(Page-level text extractions)
---------------

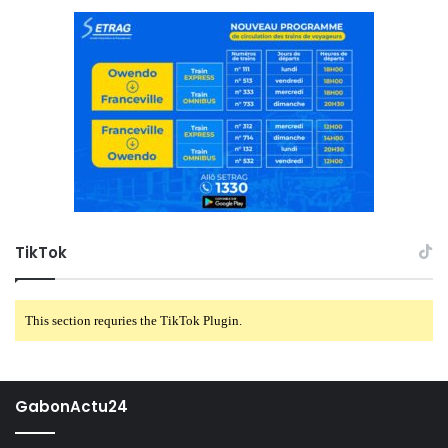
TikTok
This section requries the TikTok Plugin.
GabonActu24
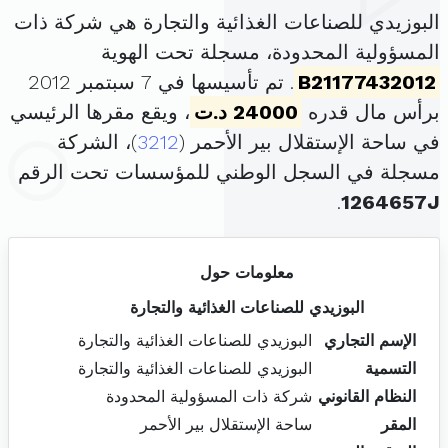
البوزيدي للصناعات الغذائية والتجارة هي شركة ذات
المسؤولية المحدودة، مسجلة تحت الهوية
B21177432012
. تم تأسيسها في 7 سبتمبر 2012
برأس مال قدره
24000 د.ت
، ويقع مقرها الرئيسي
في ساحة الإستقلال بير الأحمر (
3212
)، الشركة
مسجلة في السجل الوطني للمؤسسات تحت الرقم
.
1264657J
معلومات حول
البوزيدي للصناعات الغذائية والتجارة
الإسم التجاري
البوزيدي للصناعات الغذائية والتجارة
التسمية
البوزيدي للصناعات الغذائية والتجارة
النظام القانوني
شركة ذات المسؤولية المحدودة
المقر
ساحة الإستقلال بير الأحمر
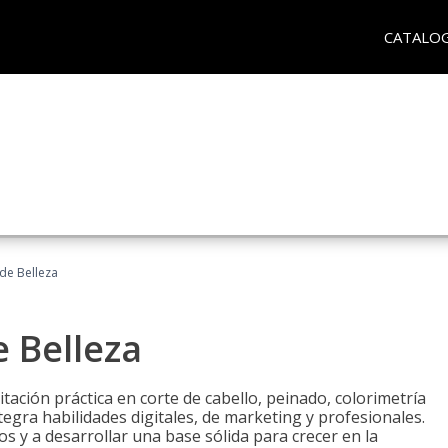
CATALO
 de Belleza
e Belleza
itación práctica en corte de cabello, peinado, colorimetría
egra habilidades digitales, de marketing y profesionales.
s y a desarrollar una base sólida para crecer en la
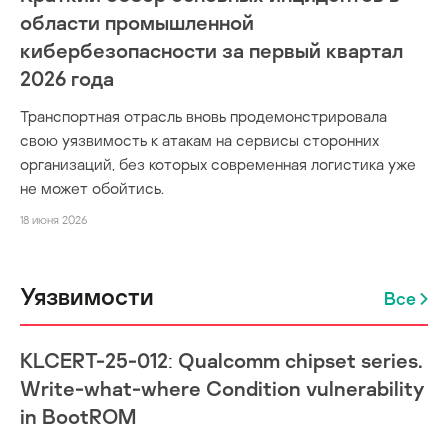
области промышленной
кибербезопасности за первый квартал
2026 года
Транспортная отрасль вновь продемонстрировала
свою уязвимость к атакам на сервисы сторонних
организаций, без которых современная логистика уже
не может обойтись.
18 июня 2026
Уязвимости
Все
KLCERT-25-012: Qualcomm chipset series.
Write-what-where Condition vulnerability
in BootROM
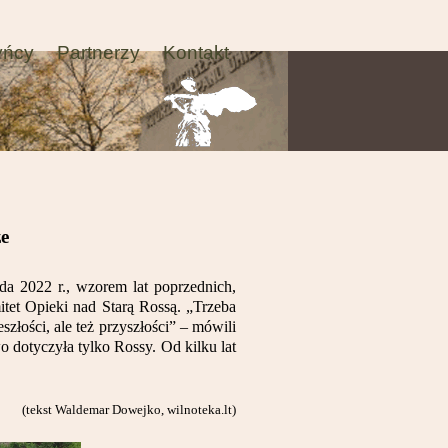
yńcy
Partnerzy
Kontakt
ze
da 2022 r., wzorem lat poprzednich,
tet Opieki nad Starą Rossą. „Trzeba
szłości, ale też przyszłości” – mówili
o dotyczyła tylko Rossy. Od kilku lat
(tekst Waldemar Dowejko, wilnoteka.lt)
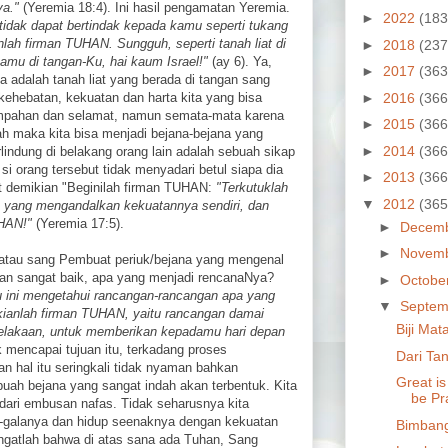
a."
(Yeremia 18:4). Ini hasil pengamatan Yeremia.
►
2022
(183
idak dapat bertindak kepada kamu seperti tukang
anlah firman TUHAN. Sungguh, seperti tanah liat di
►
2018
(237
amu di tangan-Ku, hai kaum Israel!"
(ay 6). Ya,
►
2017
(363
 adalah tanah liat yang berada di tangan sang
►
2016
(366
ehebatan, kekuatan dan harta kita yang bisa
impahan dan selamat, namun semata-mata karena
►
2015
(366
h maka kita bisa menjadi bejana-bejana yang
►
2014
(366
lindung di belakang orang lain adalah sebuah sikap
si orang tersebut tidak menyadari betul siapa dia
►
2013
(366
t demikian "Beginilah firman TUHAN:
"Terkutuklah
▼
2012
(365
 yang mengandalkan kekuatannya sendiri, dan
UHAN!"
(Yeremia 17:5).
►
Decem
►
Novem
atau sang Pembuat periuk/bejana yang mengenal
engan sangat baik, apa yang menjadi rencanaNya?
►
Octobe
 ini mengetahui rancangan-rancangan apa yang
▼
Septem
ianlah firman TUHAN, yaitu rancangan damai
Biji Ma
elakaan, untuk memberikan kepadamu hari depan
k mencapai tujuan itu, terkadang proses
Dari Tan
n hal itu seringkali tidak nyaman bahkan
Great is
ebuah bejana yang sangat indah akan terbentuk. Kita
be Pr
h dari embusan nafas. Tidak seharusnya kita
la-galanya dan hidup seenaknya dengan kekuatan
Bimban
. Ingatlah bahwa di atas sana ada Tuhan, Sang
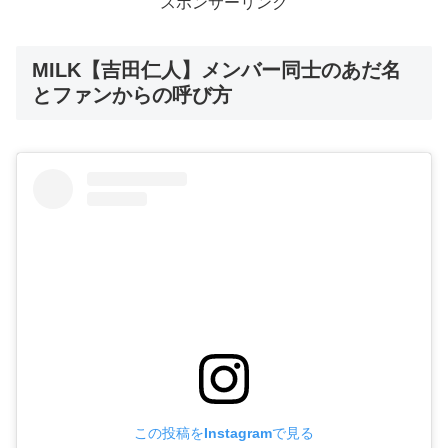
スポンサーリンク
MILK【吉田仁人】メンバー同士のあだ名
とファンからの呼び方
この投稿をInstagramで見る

---------------

PROBLEM STATEMENT ▸ Report only the number of lines, among the records above, that contain the word "الأحمر".

RESPONSE TO THE EXERCISE ▸ 2